Os membros da 2ª Turma do STF terão um papel decisivo. São eles os ministros Celso de Mello, Gilmar Mendes e Carmem Lúcia. Há ainda um cargo vago há sete meses, fruto da aposentadoria de Joaquim Barbosa e do qual aguarda-se a indicação da presidente da República. Este quinto nome poderá ser o voto de desempate em alguns casos, portanto, quando indicado pela presidente ao Senado, sua vida será esmiuçada e não se descarta, até, a hipótese da rejeição.
Em cada investigação, se for ofertada denúncia pelo MPF, o acusado será notificado para defender-se em 15 dias. Se suas razões forem aceitas, a inicial pode ser rejeitada e sobrevir arquivamento. Mas, se for recebida, aí sim terá início a ação penal, com direito à produção de provas pelo MPF e pelo réu.
Na fase judicial, evidentemente, a maioria dos depoimentos de testemunhas serão colhidos em outras cidades. Alguns em Curitiba, outros nas cidades onde teria ocorrido a corrupção. Outros, ainda, em locais dispersos do Brasil e do exterior. Qualquer estudante de Direito sabe que a defesa pode arrolar testemunhas de antecedentes residentes em locais distantes, apenas para protelar o julgamento. Ocorre que, atualmente, esta prática não tem dado resultados no STF, porque os ministros são auxiliados por juízes que viajam ao local de domicílio da testemunha e colhem a prova rapidamente.
Há, ainda, um fator a ser lembrado. Como a competência da Corte é muito ampla, o volume de processos é enorme, em torno de 10 mil para cada ministro.
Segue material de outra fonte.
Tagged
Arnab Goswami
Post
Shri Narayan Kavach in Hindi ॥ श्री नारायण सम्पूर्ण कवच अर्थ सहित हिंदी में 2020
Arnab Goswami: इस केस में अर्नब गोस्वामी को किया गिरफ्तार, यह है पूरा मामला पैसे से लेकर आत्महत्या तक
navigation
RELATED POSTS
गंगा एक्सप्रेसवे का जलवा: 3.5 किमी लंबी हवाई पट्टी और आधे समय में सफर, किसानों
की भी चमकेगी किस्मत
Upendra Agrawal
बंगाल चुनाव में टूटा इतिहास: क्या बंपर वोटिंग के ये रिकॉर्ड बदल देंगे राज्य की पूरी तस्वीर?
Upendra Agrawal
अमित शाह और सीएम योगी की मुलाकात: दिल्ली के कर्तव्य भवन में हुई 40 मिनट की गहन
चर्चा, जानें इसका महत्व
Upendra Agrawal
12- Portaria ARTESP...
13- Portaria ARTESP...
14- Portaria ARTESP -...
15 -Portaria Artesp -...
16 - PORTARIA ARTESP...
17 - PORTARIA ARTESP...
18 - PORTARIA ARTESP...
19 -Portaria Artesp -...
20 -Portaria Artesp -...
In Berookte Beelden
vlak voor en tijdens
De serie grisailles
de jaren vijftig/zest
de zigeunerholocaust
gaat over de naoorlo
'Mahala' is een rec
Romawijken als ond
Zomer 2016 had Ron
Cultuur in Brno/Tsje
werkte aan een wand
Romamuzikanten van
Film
Muito embora cada gabinete possua cerca de 25 a 30 auxiliares, é difícil dar vazão a tantos recursos ou ações originárias. O ministro Teori Zavascki é dos mais ágeis na tramitação dos processos, mas, inevitavelmente, os outros processos a seu cargo sofrerão os efeitos das investigações do “petróleo”. É fácil prever que diariamente haverá visitas de advogados e profissionais da mídia.
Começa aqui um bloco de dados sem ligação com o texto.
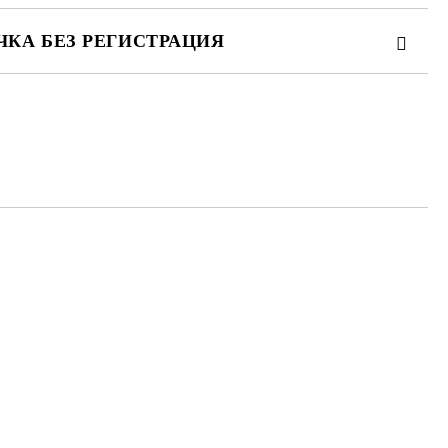
ЧКА БЕЗ РЕГИСТРАЦИЯ
ТЕ ТЕЗИ 2 ПОЛЕТА
 свържем с вас в рамките на работния ден.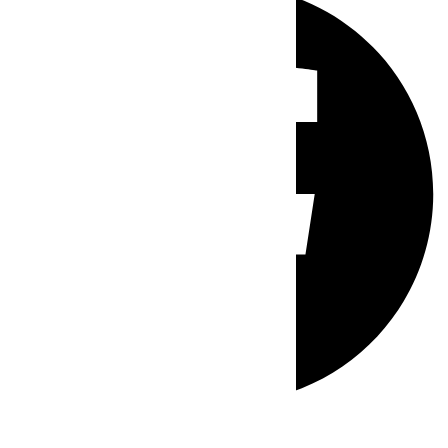
Whatsapp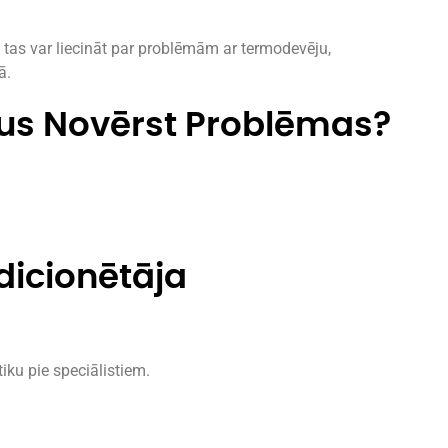
 tas var liecināt par problēmām ar termodevēju,
ā.
ikus Novērst Problēmas?
ndicionētāja
iku pie speciālistiem.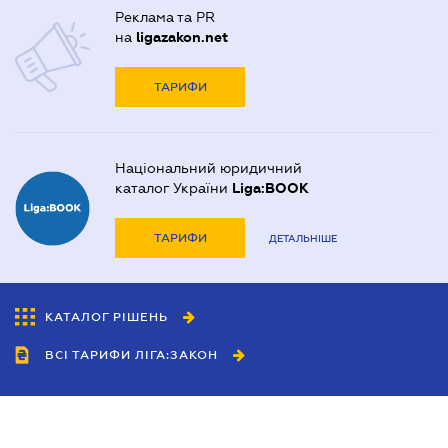
Реклама та PR
на
ligazakon.net
ТАРИФИ
Національний юридичний
каталог України
Liga:BOOK
ТАРИФИ
ДЕТАЛЬНІШЕ
КАТАЛОГ РІШЕНЬ
ВСІ ТАРИФИ ЛІГА:ЗАКОН
Співробітництво
Агенти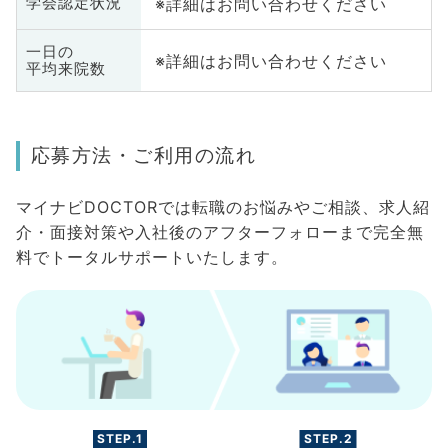
※詳細はお問い合わせください
学会認定状況
一日の
※詳細はお問い合わせください
平均来院数
応募方法・ご利用の流れ
マイナビDOCTORでは転職のお悩みやご相談、求人紹
介・面接対策や入社後のアフターフォローまで完全無
料でトータルサポートいたします。
STEP.1
STEP.2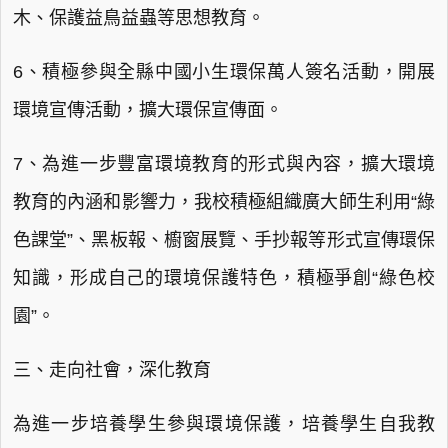
木、保護益鳥益蟲等思想教育。
6、積極參與全縣中國小生環保萬人簽名活動，開展
環境宣傳活動，擴大環保宣傳面。
7、為進一步豐富環境教育的形式與內容，擴大環境
教育的內涵和影響力，我校積極組織廣大師生利用“綠
色課堂”、黑板報、櫥窗展覽、手抄報等形式宣傳環保
知識，形成自己的環境保護特色，積極爭創“綠色校
園”。
三、走向社會，深化教育
為進一步培養學生參與環境保護，培養學生自我教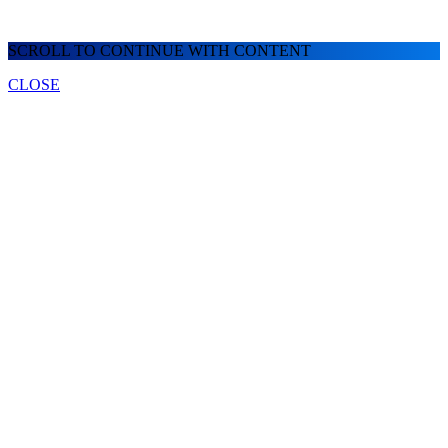
SCROLL TO CONTINUE WITH CONTENT
CLOSE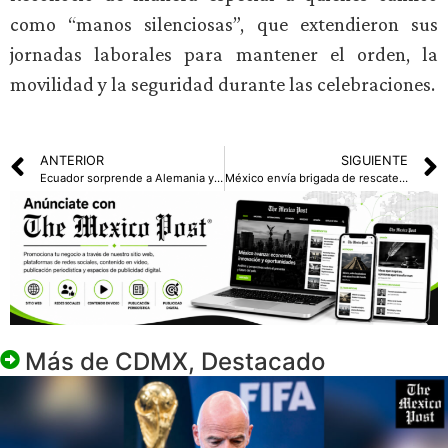
como “manos silenciosas”, que extendieron sus
jornadas laborales para mantener el orden, la
movilidad y la seguridad durante las celebraciones.
ANTERIOR
SIGUIENTE
Ecuador sorprende a Alemania y Países Bajos avanza como líder, Japón, Suecia y Australia sellan su pase
México envía brigada de rescate y asistencia humanitaria a Venezuela tras los terremotos
Más de
CDMX
,
Destacado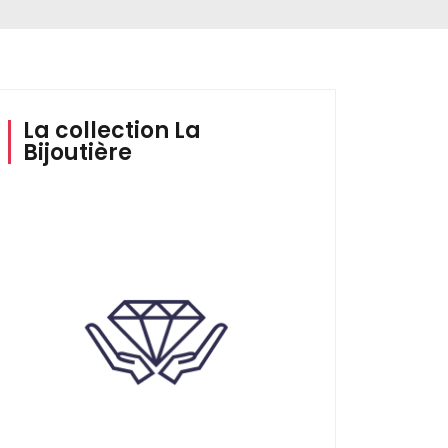
La collection La
Bijoutière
Qual será o resultado disto tudo? Não haverá um resultado, mas sim vários. Alguns já estão ocorrendo, por exemplo, o desgaste político dos envolvidos. Não será surpresa se algum deles for vaiado no avião ou ofendido em um restaurante. Assim, custa crer que o presidente da Câmara, Eduardo Cunha, estreará seu projeto “Câmara Itinerante” em Curitiba, dia 20 próximo. A reação popular é imprevisível, talvez os parlamentares tenham que voltar apressadamente para a segurança de seus gabinetes em Brasília.
Ainda, estas investigações não são o ponto final das apurações. Fatos novos poderão surgir a qualquer momento. Outros suspeitos, entre eles governadores de Estado, provavelmente serão expostos nas próximas semanas. Outras delações premiadas poderão surgir, na medida em que empresários perceberem que a prisão dificilmente alcançará os políticos. Aumentarão as tentativas de desestabilizar os que dão seguimento às investigações ou às ações penais. E também de contratar ministros do STF ou STJ aposentados para auxiliar na defesa, confiando nas informações que possuem mais do que na capacidade que ostentem como advogados.
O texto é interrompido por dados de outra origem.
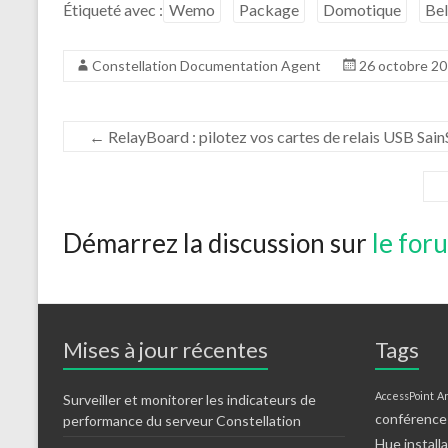
Étiqueté avec :
Wemo
Package
Domotique
Bel
Constellation Documentation Agent
26 octobre 2
←
RelayBoard : pilotez vos cartes de relais USB Sai
Démarrez la discussion sur
le for
Mises à jour récentes
Tags
AccessPoint
Ar
Surveiller et monitorer les indicateurs de
conférence
performance du serveur Constellation
Hue
install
Em suma, apesar da decepção geral com o nível a que chegou a corrupção no Brasil, o fato é que as instituições estão funcionando regularmente e isto é muito bom. Discrição e eficiência têm sido as características dos policiais, agentes do MPF, o PGR e do magistrado Moro. A divulgação dos nomes pelo ministro Zavascki também foi um passo à frente, um sinal de respeito à população, que tem todo o direito de ser informada. Há uma mudança positiva de práticas e isto é um grande avanço. O mérito de cada investigação (culpado ou inocente) será dado ao final. Confia, Brasil.
Vladimir Passos de Freitas é desembargador federal aposentado do TRF da 4ª Região, onde foi corregedor e presidente. Mestre e doutor em Direito pela UFPR, pós-doutor pela Faculdade de Saúde Pública da USP, é professor de Direito Ambiental no mestrado e doutorado da PUC-PR. Presidente eleito da "International Association for Courts Administration - IACA", com sede em Louisville (EUA). É vice-presidente do Ibrajus.